■ Exercise brief ■
Go through the listing below and output exactly the line with "Når vi spør", the line with "viemos para mudar", and each line between; omit the rest.
>>>>
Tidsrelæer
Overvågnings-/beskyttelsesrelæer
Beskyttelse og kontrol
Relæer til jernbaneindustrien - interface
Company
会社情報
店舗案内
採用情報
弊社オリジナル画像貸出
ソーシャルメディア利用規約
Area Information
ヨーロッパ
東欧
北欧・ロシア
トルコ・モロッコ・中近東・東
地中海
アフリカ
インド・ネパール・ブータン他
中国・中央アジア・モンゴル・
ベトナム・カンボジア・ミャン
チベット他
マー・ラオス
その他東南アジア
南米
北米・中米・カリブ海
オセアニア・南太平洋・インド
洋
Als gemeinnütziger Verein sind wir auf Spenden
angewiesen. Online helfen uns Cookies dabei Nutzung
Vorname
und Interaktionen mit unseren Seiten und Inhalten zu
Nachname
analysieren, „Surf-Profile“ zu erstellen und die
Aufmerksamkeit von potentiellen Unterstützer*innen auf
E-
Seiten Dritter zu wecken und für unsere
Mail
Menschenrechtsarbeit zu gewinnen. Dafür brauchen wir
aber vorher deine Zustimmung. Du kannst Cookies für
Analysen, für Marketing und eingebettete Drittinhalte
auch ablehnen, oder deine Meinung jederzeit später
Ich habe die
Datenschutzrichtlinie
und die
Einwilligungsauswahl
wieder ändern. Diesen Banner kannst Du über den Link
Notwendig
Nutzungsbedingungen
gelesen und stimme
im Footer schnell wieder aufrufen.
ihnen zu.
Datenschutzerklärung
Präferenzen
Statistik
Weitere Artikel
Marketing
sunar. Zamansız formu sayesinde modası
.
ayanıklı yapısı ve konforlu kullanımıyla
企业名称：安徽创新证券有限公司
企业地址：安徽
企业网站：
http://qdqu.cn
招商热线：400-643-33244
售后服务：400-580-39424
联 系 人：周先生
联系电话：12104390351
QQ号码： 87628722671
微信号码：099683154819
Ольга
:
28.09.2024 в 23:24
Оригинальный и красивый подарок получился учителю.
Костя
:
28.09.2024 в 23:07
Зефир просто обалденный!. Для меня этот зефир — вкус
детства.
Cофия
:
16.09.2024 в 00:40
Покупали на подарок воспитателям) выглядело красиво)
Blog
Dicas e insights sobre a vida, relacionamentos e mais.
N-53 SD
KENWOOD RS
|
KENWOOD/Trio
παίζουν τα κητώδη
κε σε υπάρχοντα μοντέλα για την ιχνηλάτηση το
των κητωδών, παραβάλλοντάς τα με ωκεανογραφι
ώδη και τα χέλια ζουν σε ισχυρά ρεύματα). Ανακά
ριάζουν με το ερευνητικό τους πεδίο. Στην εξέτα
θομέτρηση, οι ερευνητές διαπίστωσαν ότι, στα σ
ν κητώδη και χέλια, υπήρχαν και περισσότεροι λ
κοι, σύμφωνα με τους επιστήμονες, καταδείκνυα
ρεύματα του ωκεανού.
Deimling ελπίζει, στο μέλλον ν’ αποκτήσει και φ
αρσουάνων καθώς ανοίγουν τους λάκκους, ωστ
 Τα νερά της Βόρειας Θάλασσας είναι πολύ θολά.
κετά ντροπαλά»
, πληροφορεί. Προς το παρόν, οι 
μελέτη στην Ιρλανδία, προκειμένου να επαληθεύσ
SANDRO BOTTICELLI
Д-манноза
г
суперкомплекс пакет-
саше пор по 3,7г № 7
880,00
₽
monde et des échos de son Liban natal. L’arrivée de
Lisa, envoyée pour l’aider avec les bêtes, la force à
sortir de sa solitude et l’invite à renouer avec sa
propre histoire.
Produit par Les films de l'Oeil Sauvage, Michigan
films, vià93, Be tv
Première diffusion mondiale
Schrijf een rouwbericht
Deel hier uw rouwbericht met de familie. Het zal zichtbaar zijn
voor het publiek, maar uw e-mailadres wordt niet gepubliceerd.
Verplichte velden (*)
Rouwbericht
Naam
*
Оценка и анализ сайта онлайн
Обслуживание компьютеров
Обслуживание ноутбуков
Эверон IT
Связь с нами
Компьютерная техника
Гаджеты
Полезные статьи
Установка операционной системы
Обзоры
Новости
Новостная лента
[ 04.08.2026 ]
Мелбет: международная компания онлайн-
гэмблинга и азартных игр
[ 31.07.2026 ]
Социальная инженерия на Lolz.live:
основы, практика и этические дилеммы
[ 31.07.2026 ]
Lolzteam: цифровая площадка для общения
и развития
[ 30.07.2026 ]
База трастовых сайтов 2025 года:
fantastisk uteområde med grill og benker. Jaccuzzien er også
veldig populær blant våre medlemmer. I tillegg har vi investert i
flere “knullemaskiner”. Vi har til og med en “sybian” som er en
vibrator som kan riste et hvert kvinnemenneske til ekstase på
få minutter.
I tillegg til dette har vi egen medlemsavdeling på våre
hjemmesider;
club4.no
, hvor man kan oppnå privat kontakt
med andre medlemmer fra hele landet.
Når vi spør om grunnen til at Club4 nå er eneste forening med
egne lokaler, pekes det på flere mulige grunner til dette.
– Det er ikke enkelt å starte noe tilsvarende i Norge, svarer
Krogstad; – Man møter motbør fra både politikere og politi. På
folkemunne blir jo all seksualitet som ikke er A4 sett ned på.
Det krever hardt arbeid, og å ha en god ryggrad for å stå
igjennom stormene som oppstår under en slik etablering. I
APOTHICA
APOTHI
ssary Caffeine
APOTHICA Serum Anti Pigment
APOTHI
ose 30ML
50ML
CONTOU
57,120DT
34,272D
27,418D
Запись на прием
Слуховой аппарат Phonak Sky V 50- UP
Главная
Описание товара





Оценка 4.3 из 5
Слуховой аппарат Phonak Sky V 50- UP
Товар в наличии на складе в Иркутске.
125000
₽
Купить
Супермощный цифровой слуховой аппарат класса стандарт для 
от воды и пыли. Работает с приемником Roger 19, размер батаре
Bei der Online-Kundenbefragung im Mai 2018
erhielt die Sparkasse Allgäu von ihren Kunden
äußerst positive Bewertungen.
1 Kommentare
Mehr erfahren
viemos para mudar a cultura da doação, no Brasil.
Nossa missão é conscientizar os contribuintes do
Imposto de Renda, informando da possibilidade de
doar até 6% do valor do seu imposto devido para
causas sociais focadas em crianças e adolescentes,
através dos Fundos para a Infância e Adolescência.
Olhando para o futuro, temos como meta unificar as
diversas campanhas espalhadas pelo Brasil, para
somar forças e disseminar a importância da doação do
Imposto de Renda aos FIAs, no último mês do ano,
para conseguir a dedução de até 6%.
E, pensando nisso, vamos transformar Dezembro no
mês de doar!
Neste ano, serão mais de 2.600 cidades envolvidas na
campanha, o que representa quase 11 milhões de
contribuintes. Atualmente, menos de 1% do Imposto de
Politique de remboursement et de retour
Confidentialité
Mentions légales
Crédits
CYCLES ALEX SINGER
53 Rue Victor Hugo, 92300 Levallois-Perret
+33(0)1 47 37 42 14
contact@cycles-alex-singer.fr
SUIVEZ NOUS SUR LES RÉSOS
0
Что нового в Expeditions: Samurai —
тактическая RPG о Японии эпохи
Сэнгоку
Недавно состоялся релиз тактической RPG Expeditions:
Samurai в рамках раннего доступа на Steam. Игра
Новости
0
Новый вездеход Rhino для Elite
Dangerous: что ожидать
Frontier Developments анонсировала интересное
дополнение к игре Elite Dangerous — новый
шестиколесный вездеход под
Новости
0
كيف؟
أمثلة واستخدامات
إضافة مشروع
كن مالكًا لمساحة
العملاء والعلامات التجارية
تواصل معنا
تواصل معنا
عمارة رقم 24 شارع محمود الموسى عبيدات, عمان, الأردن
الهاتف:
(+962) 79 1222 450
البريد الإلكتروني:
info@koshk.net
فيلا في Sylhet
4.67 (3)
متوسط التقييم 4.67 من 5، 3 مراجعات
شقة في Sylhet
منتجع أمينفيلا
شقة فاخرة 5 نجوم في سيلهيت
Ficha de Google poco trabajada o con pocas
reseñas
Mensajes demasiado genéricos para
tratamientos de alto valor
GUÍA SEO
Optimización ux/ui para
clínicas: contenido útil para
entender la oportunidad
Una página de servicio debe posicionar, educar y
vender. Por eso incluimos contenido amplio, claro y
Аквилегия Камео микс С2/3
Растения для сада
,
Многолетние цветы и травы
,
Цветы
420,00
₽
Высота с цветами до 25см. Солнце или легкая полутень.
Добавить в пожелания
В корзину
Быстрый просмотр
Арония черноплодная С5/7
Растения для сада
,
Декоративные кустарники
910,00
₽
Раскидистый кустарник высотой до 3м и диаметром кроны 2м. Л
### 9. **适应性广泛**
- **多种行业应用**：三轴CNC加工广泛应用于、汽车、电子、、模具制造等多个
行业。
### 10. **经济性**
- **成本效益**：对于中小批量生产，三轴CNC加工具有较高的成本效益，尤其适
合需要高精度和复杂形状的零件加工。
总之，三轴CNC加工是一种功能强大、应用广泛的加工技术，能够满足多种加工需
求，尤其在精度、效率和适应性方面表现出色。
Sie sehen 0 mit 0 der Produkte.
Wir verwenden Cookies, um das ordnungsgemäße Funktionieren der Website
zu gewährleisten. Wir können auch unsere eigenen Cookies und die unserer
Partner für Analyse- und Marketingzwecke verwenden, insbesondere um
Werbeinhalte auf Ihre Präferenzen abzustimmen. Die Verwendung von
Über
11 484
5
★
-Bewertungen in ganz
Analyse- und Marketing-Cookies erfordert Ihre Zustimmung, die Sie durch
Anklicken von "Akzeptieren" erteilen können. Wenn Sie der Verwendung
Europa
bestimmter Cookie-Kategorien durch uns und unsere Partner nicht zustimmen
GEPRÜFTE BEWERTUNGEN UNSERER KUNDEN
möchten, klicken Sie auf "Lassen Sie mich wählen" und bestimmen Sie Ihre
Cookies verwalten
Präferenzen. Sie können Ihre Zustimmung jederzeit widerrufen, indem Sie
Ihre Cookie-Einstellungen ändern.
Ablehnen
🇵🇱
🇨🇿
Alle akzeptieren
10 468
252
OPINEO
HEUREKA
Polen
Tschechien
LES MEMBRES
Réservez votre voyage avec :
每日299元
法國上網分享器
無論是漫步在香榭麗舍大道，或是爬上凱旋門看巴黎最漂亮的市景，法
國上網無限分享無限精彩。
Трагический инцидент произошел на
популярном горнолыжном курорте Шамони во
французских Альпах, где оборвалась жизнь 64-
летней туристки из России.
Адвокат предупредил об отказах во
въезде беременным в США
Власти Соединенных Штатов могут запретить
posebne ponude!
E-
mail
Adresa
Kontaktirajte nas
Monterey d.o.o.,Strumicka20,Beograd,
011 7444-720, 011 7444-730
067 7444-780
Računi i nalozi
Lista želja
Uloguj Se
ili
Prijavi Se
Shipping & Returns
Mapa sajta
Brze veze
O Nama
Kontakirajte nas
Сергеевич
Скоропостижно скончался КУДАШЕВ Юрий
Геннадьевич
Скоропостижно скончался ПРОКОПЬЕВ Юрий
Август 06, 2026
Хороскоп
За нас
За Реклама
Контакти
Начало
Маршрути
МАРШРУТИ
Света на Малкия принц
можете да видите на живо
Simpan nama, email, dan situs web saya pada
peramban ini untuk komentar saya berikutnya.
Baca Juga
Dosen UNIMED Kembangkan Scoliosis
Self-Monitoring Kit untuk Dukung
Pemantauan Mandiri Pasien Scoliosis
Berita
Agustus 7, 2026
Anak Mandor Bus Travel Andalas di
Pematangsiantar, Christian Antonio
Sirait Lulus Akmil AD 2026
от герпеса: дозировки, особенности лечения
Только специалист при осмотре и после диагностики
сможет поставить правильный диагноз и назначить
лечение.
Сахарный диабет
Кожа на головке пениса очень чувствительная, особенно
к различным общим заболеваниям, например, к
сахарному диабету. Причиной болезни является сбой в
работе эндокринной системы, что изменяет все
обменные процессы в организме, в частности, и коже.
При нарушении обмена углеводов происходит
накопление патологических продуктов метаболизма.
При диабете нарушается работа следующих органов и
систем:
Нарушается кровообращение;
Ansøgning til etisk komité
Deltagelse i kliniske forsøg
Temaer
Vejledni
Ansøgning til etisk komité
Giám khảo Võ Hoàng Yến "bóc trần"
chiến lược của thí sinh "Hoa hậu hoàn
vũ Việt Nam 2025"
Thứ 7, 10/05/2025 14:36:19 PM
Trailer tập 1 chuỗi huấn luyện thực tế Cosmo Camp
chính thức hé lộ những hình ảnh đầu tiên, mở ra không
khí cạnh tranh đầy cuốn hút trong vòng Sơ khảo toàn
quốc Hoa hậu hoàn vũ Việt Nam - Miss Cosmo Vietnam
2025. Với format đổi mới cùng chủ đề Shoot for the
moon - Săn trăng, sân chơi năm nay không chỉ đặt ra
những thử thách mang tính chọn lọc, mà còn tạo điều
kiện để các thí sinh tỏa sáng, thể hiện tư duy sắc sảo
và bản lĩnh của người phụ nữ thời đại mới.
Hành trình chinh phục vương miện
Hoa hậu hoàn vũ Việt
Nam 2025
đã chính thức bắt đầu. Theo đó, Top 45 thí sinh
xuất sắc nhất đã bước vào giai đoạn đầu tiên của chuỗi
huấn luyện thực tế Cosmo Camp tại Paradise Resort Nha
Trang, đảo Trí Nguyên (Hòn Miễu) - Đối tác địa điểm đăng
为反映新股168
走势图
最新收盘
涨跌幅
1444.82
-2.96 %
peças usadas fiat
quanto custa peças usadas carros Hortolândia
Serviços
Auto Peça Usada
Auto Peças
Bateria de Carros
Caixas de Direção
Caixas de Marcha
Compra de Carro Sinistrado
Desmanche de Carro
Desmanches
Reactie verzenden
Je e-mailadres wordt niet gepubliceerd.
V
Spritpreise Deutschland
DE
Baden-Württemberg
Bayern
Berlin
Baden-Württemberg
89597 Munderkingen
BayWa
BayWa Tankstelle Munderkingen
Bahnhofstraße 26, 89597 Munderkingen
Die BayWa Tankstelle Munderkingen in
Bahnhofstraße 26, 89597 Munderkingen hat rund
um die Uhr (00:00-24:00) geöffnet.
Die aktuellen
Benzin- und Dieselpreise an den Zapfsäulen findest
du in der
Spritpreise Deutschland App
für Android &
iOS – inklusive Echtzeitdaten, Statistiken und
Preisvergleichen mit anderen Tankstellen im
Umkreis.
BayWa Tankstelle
<<<<
■ Exercise answer ■
Når vi spør om grunnen til at Club4 nå er eneste forening med
egne lokaler, pekes det på flere mulige grunner til dette.
– Det er ikke enkelt å starte noe tilsvarende i Norge, svarer
Krogstad; – Man møter motbør fra både politikere og politi. På
folkemunne blir jo all seksualitet som ikke er A4 sett ned på.
Det krever hardt arbeid, og å ha en god ryggrad for å stå
igjennom stormene som oppstår under en slik etablering. I
APOTHICA
APOTHI
ssary Caffeine
APOTHICA Serum Anti Pigment
APOTHI
ose 30ML
50ML
CONTOU
57,120DT
34,272D
27,418D
Запись на прием
Слуховой аппарат Phonak Sky V 50- UP
Главная
Описание товара





Оценка 4.3 из 5
Слуховой аппарат Phonak Sky V 50- UP
Товар в наличии на складе в Иркутске.
125000
₽
Купить
Супермощный цифровой слуховой аппарат класса стандарт для 
от воды и пыли. Работает с приемником Roger 19, размер батаре
Bei der Online-Kundenbefragung im Mai 2018
erhielt die Sparkasse Allgäu von ihren Kunden
äußerst positive Bewertungen.
1 Kommentare
Mehr erfahren
viemos para mudar a cultura da doação, no Brasil.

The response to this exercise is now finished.